> [Exercise requirements] Print only the lines below, from the very first to the one containing "The Freak Emporium", exactly as they stand. Do not print pictures.

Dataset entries
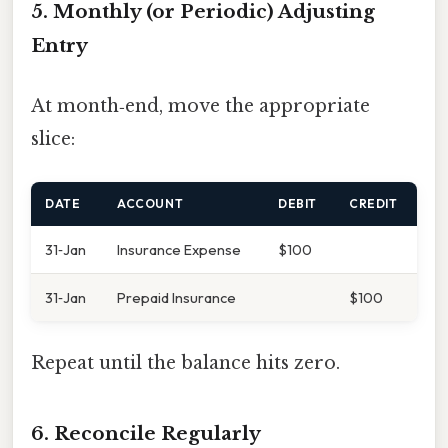
5. Monthly (or Periodic) Adjusting
Entry
At month‑end, move the appropriate
slice:
DATE
ACCOUNT
DEBIT
CREDIT
31‑Jan
Insurance Expense
$100
31‑Jan
Prepaid Insurance
$100
Repeat until the balance hits zero.
6. Reconcile Regularly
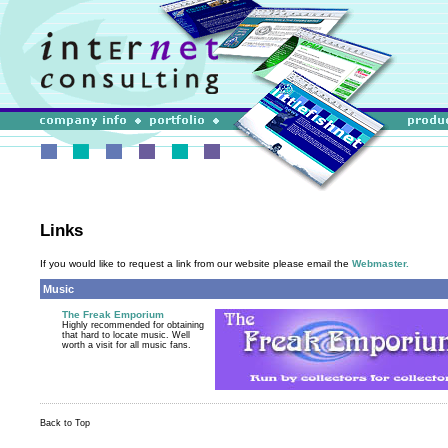
Links
If you would like to request a link from our website please email the
Webmaster.
Music
The Freak Emporium
Highly recommended for obtaining
that hard to locate music. Well
worth a visit for all music fans.
Back to Top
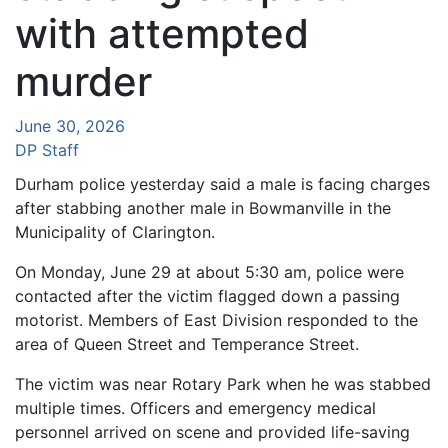
with attempted
murder
June 30, 2026
DP Staff
Durham police yesterday said a male is facing charges
after stabbing another male in Bowmanville in the
Municipality of Clarington.
On Monday, June 29 at about 5:30 am, police were
contacted after the victim flagged down a passing
motorist. Members of East Division responded to the
area of Queen Street and Temperance Street.
The victim was near Rotary Park when he was stabbed
multiple times. Officers and emergency medical
personnel arrived on scene and provided life-saving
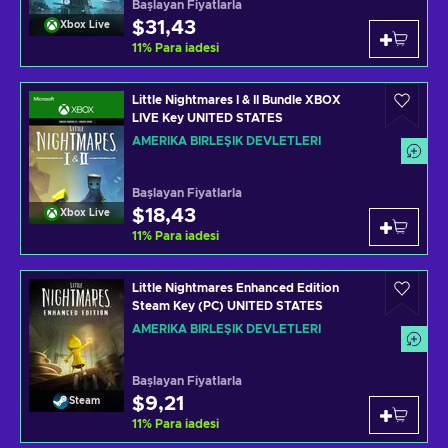
Başlayan Fiyatlarla
$31,43
Xbox Live
11
%
Para iadesi
Little Nightmares I & II Bundle XBOX
LIVE Key UNITED STATES
AMERIKA BIRLEŞIK DEVLETLERI
Başlayan Fiyatlarla
$18,43
Xbox Live
11
%
Para iadesi
Little Nightmares Enhanced Edition
Steam Key (PC) UNITED STATES
AMERIKA BIRLEŞIK DEVLETLERI
Başlayan Fiyatlarla
$9,21
Steam
11
%
Para iadesi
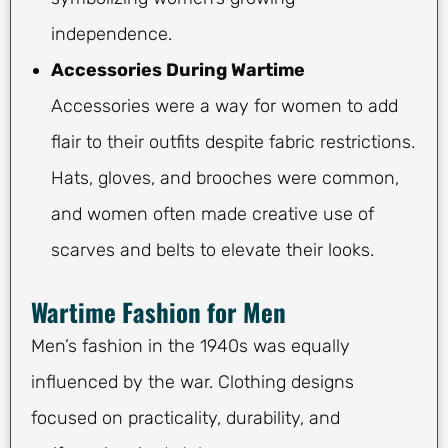
independence.
Accessories During Wartime
Accessories were a way for women to add
flair to their outfits despite fabric restrictions.
Hats, gloves, and brooches were common,
and women often made creative use of
scarves and belts to elevate their looks.
Wartime Fashion for Men
Men’s fashion in the 1940s was equally
influenced by the war. Clothing designs
focused on practicality, durability, and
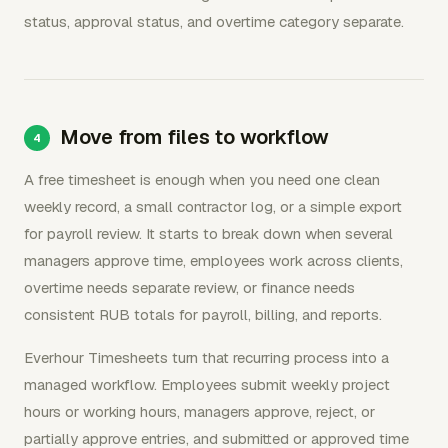
status, approval status, and overtime category separate.
Move from files to workflow
A free timesheet is enough when you need one clean
weekly record, a small contractor log, or a simple export
for payroll review. It starts to break down when several
managers approve time, employees work across clients,
overtime needs separate review, or finance needs
consistent RUB totals for payroll, billing, and reports.
Everhour Timesheets turn that recurring process into a
managed workflow. Employees submit weekly project
hours or working hours, managers approve, reject, or
partially approve entries, and submitted or approved time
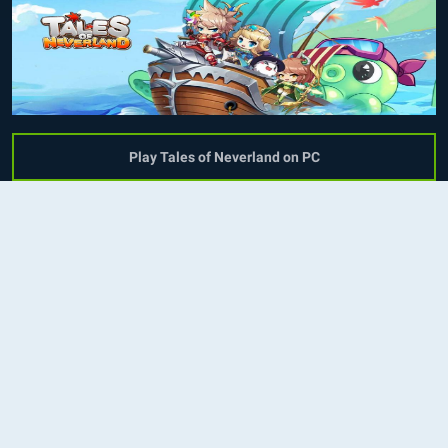
Play Tales of Neverland on PC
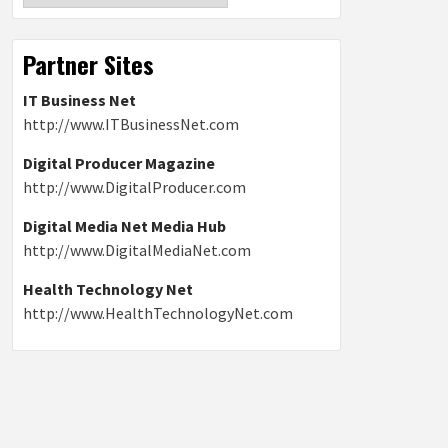
Partner Sites
IT Business Net
http://www.ITBusinessNet.com
Digital Producer Magazine
http://www.DigitalProducer.com
Digital Media Net Media Hub
http://www.DigitalMediaNet.com
Health Technology Net
http://www.HealthTechnologyNet.com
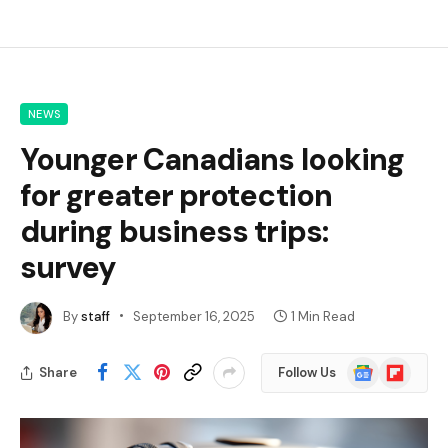
NEWS
Younger Canadians looking
for greater protection
during business trips:
survey
By
staff
September 16, 2025
1 Min Read
Google
Flipboard
Share
Follow Us
News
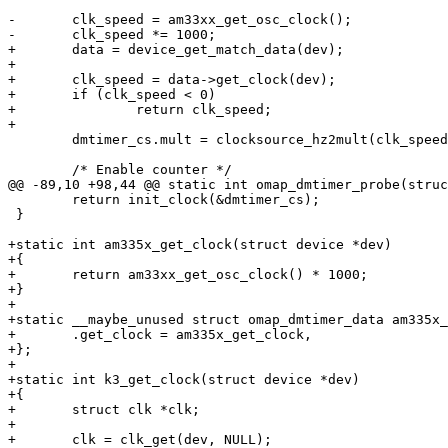
-	clk_speed = am33xx_get_osc_clock();

-	clk_speed *= 1000;

+	data = device_get_match_data(dev);

+

+	clk_speed = data->get_clock(dev);

+	if (clk_speed < 0)

+		return clk_speed;

+

 	dmtimer_cs.mult = clocksource_hz2mult(clk_speed, dmtimer_cs.shift);

 	/* Enable counter */

@@ -89,10 +98,44 @@ static int omap_dmtimer_probe(struc
 	return init_clock(&dmtimer_cs);

 }

+static int am335x_get_clock(struct device *dev)

+{

+	return am33xx_get_osc_clock() * 1000;

+}

+

+static __maybe_unused struct omap_dmtimer_data am335x_
+	.get_clock = am335x_get_clock,

+};

+

+static int k3_get_clock(struct device *dev)

+{

+	struct clk *clk;

+

+	clk = clk_get(dev, NULL);
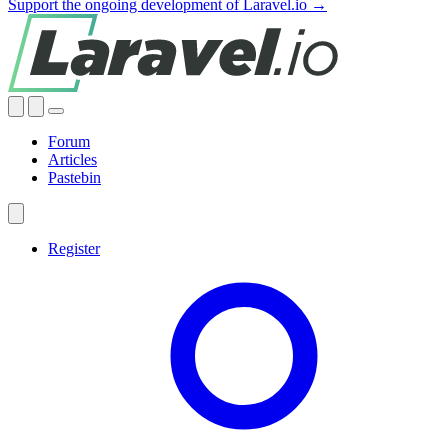
Support the ongoing development of Laravel.io →
Forum
Articles
Pastebin
Register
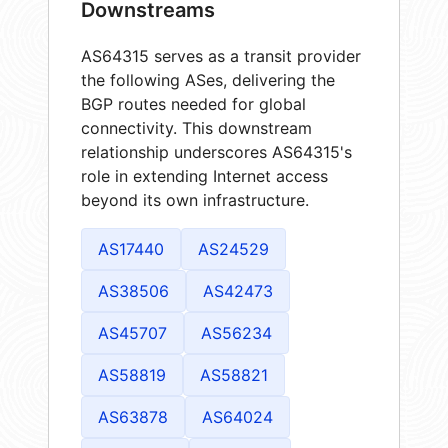
Downstreams
AS64315 serves as a transit provider
the following ASes, delivering the
BGP routes needed for global
connectivity. This downstream
relationship underscores AS64315's
role in extending Internet access
beyond its own infrastructure.
AS17440
AS24529
AS38506
AS42473
AS45707
AS56234
AS58819
AS58821
AS63878
AS64024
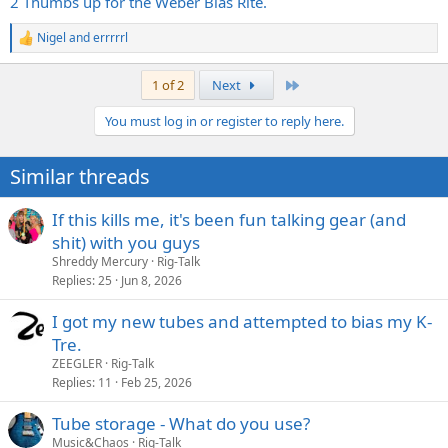
2 Thumbs up for the Weber Bias Rite.
Nigel
and
errrrrl
R
e
a
Last
1 of 2
Next
c
t
You must log in or register to reply here.
i
o
n
Similar threads
s
:
If this kills me, it's been fun talking gear (and
shit) with you guys
Shreddy Mercury
Rig-Talk
Replies
25
Jun 8, 2026
I got my new tubes and attempted to bias my K-
Tre.
ZEEGLER
Rig-Talk
Replies
11
Feb 25, 2026
Tube storage - What do you use?
Music&Chaos
Rig-Talk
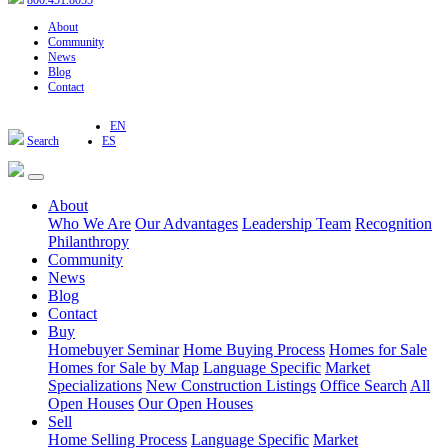
800.451.8055
About
Community
News
Blog
Contact
EN
Search
ES
About
Who We Are
Our Advantages
Leadership Team
Recognition
Philanthropy
Community
News
Blog
Contact
Buy
Homebuyer Seminar
Home Buying Process
Homes for Sale
Homes for Sale by Map
Language Specific
Market
Specializations
New Construction Listings
Office Search
All
Open Houses
Our Open Houses
Sell
Home Selling Process
Language Specific
Market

> [Written solution]
5. Monthly (or Periodic) Adjusting
Entry
At month‑end, move the appropriate
slice:
DATE
ACCOUNT
DEBIT
CREDIT
31‑Jan
Insurance Expense
$100
31‑Jan
Prepaid Insurance
$100
Repeat until the balance hits zero.
6. Reconcile Regularly
Links
If you would like to request a link from our website please email the
Webmaster.
Music
The Freak Emporium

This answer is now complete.